Aging, End of Life and Loss of an Assistance Dog
As these dogs age, veterinarians caring for assistance dogs should continue to track how the welfare and working ability of these dogs may be changing (57, 62). Many domestic dogs experience cognitive decline and physical impairments as they age, which can include symptoms such as disorientation, altered interactions with humans and other animals, sleep-wake cycle disturbances, house-soiling, and changes in activity levels (89); clinical signs that are often classified with the acronym DISHA Loss of previously-learned cues may also be evident (89), particularly in highly-trained assistance dogs. These changes can significantly impact working ability, and if detected by the owner or veterinarian, the dog's duties may need to be curtailed, or retirement for the dog considered (63). Recommendations for maintaining cognitive function in domestic dogs as they age include ensuring sufficient mental and physical enrichment, feeding a diet specifically formulated for senior dogs, and supplementation with antioxidants (90, 91) nutraceuticals (92), and/or medication such as Anipryl (L-deprenel; Zoetis) (93). Guidelines such as the American Animal Hospital Association's Senior Care Guidelines for Dogs and Cats (94) can assist in ensuring optimal physical and mental wellness in aging assistance dogs. Many guide dogs are retired due to problematic changes associated with aging (95), but the choice about when to retire an assistance dog will vary depending on the dog, the owner, and the type of work that the dog does on a daily basis. Veterinarians can assist with this decision-making process by providing ongoing information about the mental and physical health of the dog, and options for prolonging working ability and quality of life. Research-based recommendations for assisting these dogs to transition from working into retirement are lacking (69).

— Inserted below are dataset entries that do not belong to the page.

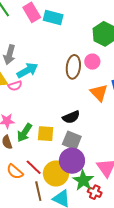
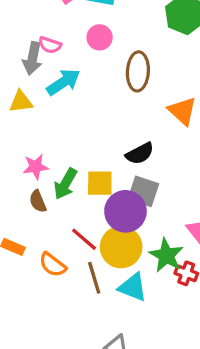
pink circle: (92, 62) -> (100, 37), moved
pink semicircle: (15, 86) -> (50, 45), moved, turned 40
purple circle: (72, 161) -> (125, 211), moved
orange semicircle: (15, 172) -> (53, 265), moved

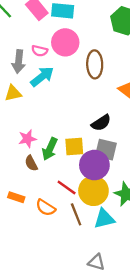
pink circle: (100, 37) -> (65, 42), size x1.5
pink semicircle: (50, 45) -> (40, 51), moved
cyan triangle: (133, 287) -> (104, 219), turned -30

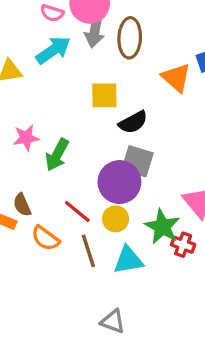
gray arrow: (19, 62) -> (95, 31), moved
yellow square: (74, 146) -> (104, 95), moved
brown semicircle: (31, 163) -> (22, 205), moved
yellow circle: (93, 191) -> (116, 219), size x0.6

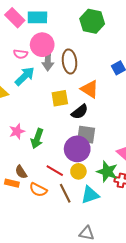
orange triangle: (176, 78) -> (90, 89), moved

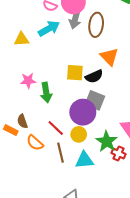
yellow square: (60, 98) -> (75, 73), moved
green arrow: (37, 139) -> (46, 92), turned -42

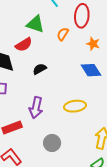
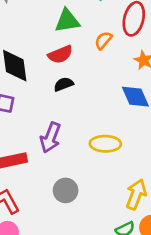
green triangle: (35, 24) -> (67, 21), turned -36
red semicircle: (24, 45) -> (60, 54), moved

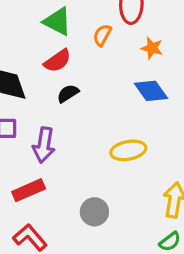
green triangle: (67, 21) -> (57, 21), turned 48
purple arrow: (50, 138) -> (44, 145), moved

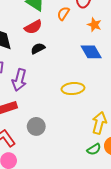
gray circle: (94, 212) -> (36, 126), moved

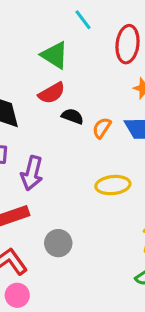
orange semicircle: (63, 13) -> (102, 128), moved
black semicircle: (38, 48) -> (72, 116), moved, turned 48

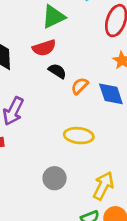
green triangle: (55, 55) -> (53, 17), turned 50
gray circle: (58, 243) -> (55, 178), moved

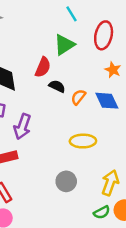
green triangle: (53, 17) -> (64, 45), moved
red semicircle: (44, 48) -> (43, 67), turned -42

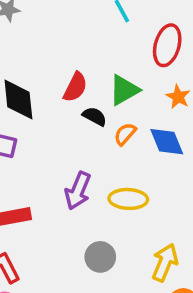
green triangle: (64, 45) -> (124, 90), moved
purple arrow: (22, 127) -> (78, 191), moved

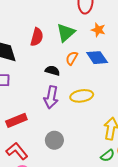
black semicircle: (95, 116) -> (52, 71), moved
gray circle: (100, 257) -> (54, 140), moved

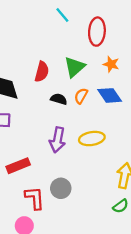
black semicircle: (52, 71) -> (59, 99), moved
red L-shape: (17, 151) -> (35, 198), moved, turned 35

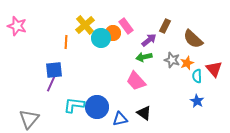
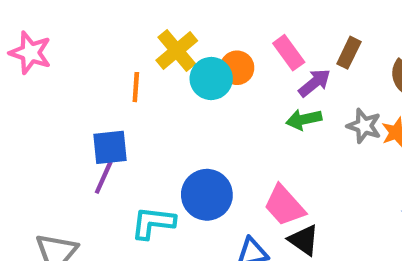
pink rectangle: (126, 26) -> (289, 53), moved
pink trapezoid: (136, 81) -> (284, 206), moved
blue circle: (97, 107) -> (207, 195), moved

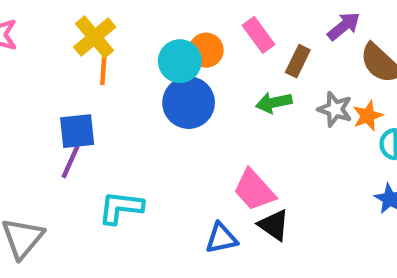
yellow cross: (177, 51) -> (95, 37), moved
brown rectangle: (349, 53) -> (298, 61), moved
purple arrow: (315, 83) -> (344, 26), moved
blue circle: (207, 195) -> (189, 103), moved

These dogs fulfill important attachment and caregiving needs for their human partners, and the loss or imminent loss of an assistance dog can be a source of intense grief for these clients (96, 97). Veterinarians and clinic staff should familiarize themselves with the ways in which client grief may be expressed, and may benefit from continuing education or additional training in helping clients cope with their grief, provided by a qualified counseling professional (especially if they feel uncomfortable working with clients in this situation, and/or if sufficient training was not provided by their veterinary school curriculum) (98). Clients who are already experiencing adverse events in other aspects of their lives will be particularly at risk of severe grief associated with loss of an assistance dog (99). Levels of stress at retirement of the dog are generally lower for clients who continue to live with the dog after retirement, or who are able to place the dog in a home of their choosing (99). In addition to the emotional impact, however, there are significant logistical challenges and added stress associated with this event (100). Loss of the dog represents a significant loss of independence and mobility for many clients, and in most cases, these impacts continue while the client applies for, waits for, and trains with a new dog (40). Veterinarians working with clients relying on assistance dogs should provide these clients as much information as possible on the timing of the illness, quality of life, and the ability to keep working, and assist with planning for transitions in any way relevant to their role in the veterinarian-client-patient triad. Some clients may benefit from working directly with a human medical professional trained in grief counseling, or by seeking support and advice from an assistance dog organization (100). If euthanasia is necessary, clients with disabilities may benefit from in-home euthanasia of the animal, which is not only less stressful for many clients and patients, but also eliminates the logistical challenges for the client in accessing the veterinary clinic.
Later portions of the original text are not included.